So the point seems to be that people are pissed off at PADI because resort managers misunderstand (purposely or not) PADI standards and the managers make it hard for you to say "no, I can't do that"? I guess I get it now.

Sheesh.
 
That's another issue. They do clearly understand the standards. Standards say you can take four so by God you will if you want to keep your job. Doesn't matter if they lied on the medical as in this case, can't really swim a lick, have never had a mask on let alone a scuba rig. You will have them in the open ocean with no assistance should the shtf and get them back in time to meet their van to the ship, airport, camel caravan, etc.. Instructor judgment is not an option even though standards say it is, they don't clearly define or test for it. Judgment requires independent thought. Not usually something developed in 7 days of cramming to pass a three day test. If the standards required 2 to 1, or more appropriately 1 to 1 the operators would go nuts trying to churn out DM's and instructors that would work for even less than they do now. The right way to do an intro is 1 to 1, maybe 2 to 1 in a pool only. No ow. Do the pool and then take them snorkeling in the ocean. Let them figure out that had they gotten an actual scuba cert they could have been doing that and looking at the fishies.

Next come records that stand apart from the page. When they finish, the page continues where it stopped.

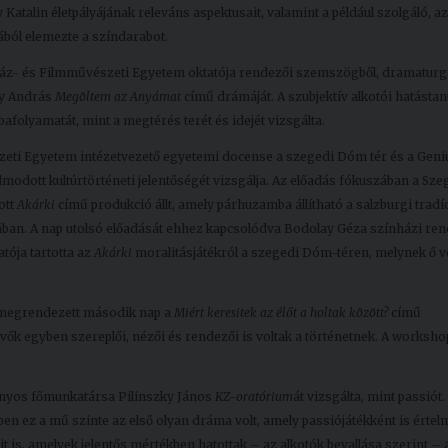
 Katalin életpályájának releváns aspektusait, valamint a például szolgáló, az
jából elemezte a színdarabot.
ház- és Filmművészeti Egyetem oktatója rendezői szemszögből, dramaturg
ky András
Megöltem az Anyámat
című drámáját. A szubjektív alkotói hatásta
folyamatát, mint a megtérés terét és idejét vizsgálta.
eti Egyetem intézetvezető egyetemi docense a szegedi Dóm tér és a Geniu
odott kultúrtörténeti jelentőségét vizsgálja. Az előadás fókuszában a Sze
ott
Akárki
című produkció állt, amely párhuzamba állítható a salzburgi tradíc
ában. A nap utolsó előadását ehhez kapcsolódva Bodolay Géza színházi ren
tója tartotta az
Akárki
moralitásjátékról a szegedi Dóm-téren, melynek ő vo
 megrendezett második nap a
Miért keresitek az élőt a holtak között?
című
ők egyben szereplői, nézői és rendezői is voltak a történetnek. A worksho
nyos főmunkatársa Pilinszky János
KZ-oratórium
át vizsgálta, mint passiót.
en ez a mű szinte az első olyan dráma volt, amely passiójátékként is értel
óit is, amelyek jelentős mértékben hatottak – az alkotók bevallása szerint –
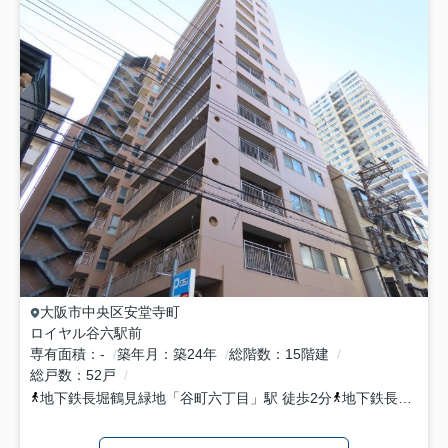
大阪市中央区
安堂寺町
ロイヤル谷六駅前
専有面積
-
築年月
築24年
総階数
15階建
総戸数
52戸
地下鉄長堀鶴見緑地
「
谷町六丁目
」駅 徒歩2分
地下鉄長堀鶴見緑地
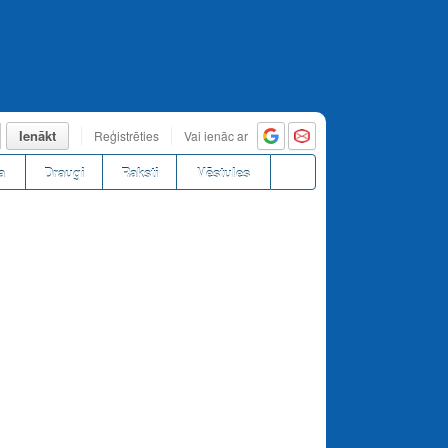
Ienākt
Reģistrēties
Vai ienāc ar
a
Draugi
Raksti
Vēstules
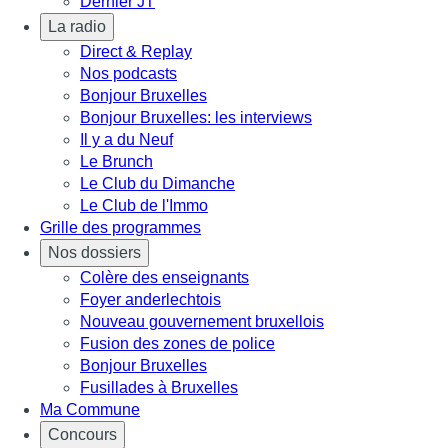
Dernier JT
La radio
Direct & Replay
Nos podcasts
Bonjour Bruxelles
Bonjour Bruxelles: les interviews
Il y a du Neuf
Le Brunch
Le Club du Dimanche
Le Club de l'Immo
Grille des programmes
Nos dossiers
Colère des enseignants
Foyer anderlechtois
Nouveau gouvernement bruxellois
Fusion des zones de police
Bonjour Bruxelles
Fusillades à Bruxelles
Ma Commune
Concours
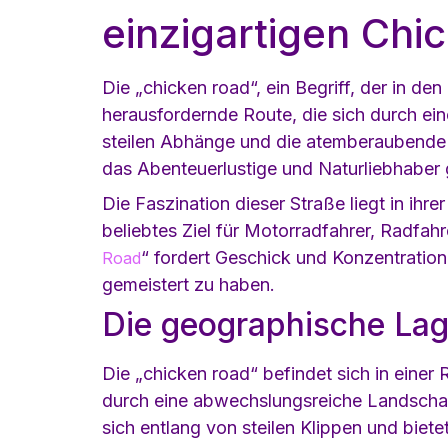
einzigartigen Chi
Die „chicken road“, ein Begriff, der in 
herausfordernde Route, die sich durch ein
steilen Abhänge und die atemberaubende Au
das Abenteuerlustige und Naturliebhaber 
Die Faszination dieser Straße liegt in ihr
beliebtes Ziel für Motorradfahrer, Radfah
“ fordert Geschick und Konzentration
Road
gemeistert zu haben.
Die geographische Lag
Die „chicken road“ befindet sich in einer R
durch eine abwechslungsreiche Landschaft,
sich entlang von steilen Klippen und biet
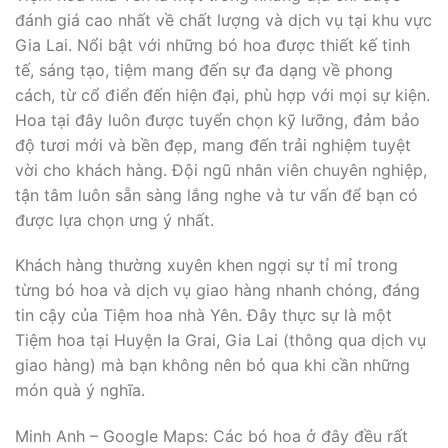
đánh giá cao nhất về chất lượng và dịch vụ tại khu vực
Gia Lai. Nổi bật với những bó hoa được thiết kế tinh
tế, sáng tạo, tiệm mang đến sự đa dạng về phong
cách, từ cổ điển đến hiện đại, phù hợp với mọi sự kiện.
Hoa tại đây luôn được tuyển chọn kỹ lưỡng, đảm bảo
độ tươi mới và bền đẹp, mang đến trải nghiệm tuyệt
vời cho khách hàng. Đội ngũ nhân viên chuyên nghiệp,
tận tâm luôn sẵn sàng lắng nghe và tư vấn để bạn có
được lựa chọn ưng ý nhất.
Khách hàng thường xuyên khen ngợi sự tỉ mỉ trong
từng bó hoa và dịch vụ giao hàng nhanh chóng, đáng
tin cậy của Tiệm hoa nhà Yên. Đây thực sự là một
Tiệm hoa tại Huyện Ia Grai, Gia Lai (thông qua dịch vụ
giao hàng) mà bạn không nên bỏ qua khi cần những
món quà ý nghĩa.
Minh Anh – Google Maps: Các bó hoa ở đây đều rất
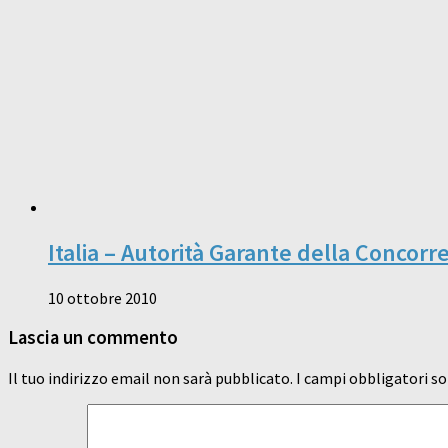
Italia – Autorità Garante della Concorr
10 ottobre 2010
Lascia un commento
Il tuo indirizzo email non sarà pubblicato.
I campi obbligatori s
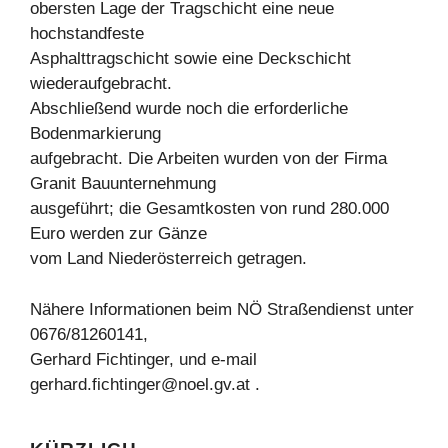
obersten Lage der Tragschicht eine neue
hochstandfeste
Asphalttragschicht sowie eine Deckschicht
wiederaufgebracht.
Abschließend wurde noch die erforderliche
Bodenmarkierung
aufgebracht. Die Arbeiten wurden von der Firma
Granit Bauunternehmung
ausgeführt; die Gesamtkosten von rund 280.000
Euro werden zur Gänze
vom Land Niederösterreich getragen.
Nähere Informationen beim NÖ Straßendienst unter
0676/81260141,
Gerhard Fichtinger, und e-mail
gerhard.fichtinger@noel.gv.at
.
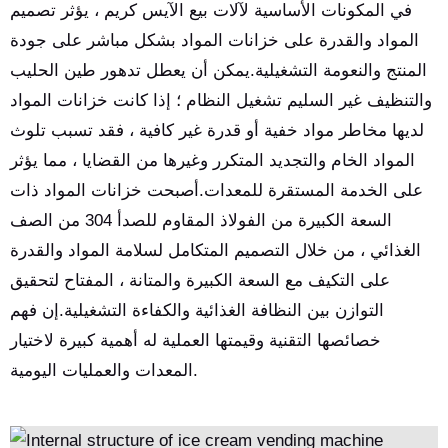
المدى الطويل.
في المكونات الأساسية لآلات بيع الآيس كريم ، يؤثر تصميم
المواد والقدرة على خزانات المواد بشكل مباشر على جودة
المنتج والنعومة التشغيلية.يمكن أن يعطل تدهور طين الحليب
والتنظيف غير السليم تشغيل النظام ؛ إذا كانت خزانات المواد
لديها مخاطر مواد خفية أو قدرة غير كافية ، فقد تسبب تلوث
المواد الخام والتجديد المتكرر وغيرها من القضايا ، مما يؤثر
على الخدمة المستقرة للمعدات.أصبحت خزانات المواد ذات
السعة الكبيرة من الفولاذ المقاوم للصدأ 304 من الصف
الغذائي ، من خلال التصميم المتكامل لسلامة المواد والقدرة
على التكيف مع السعة الكبيرة والمتانة ، المفتاح لتحقيق
التوازن بين النظافة الغذائية والكفاءة التشغيلية.إن فهم
خصائصها التقنية وقيمتها العملية له أهمية كبيرة لاختيار
المعدات والعمليات اليومية.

---------- Post added November 14th, 2014 at 07:57 AM ----------

No pool no scuba intro.
 
But the standards don't contain a huge fallacy. They specifically state that if you can not handle the maximum number of participants, you have to reduce the number.

If you're just going down with the assumption that everything will be fine, then 2:1 is easy. So is 4:1.

If you plan to be able to handle an actual emergency, then anything more than 1:1 is a setup for disaster.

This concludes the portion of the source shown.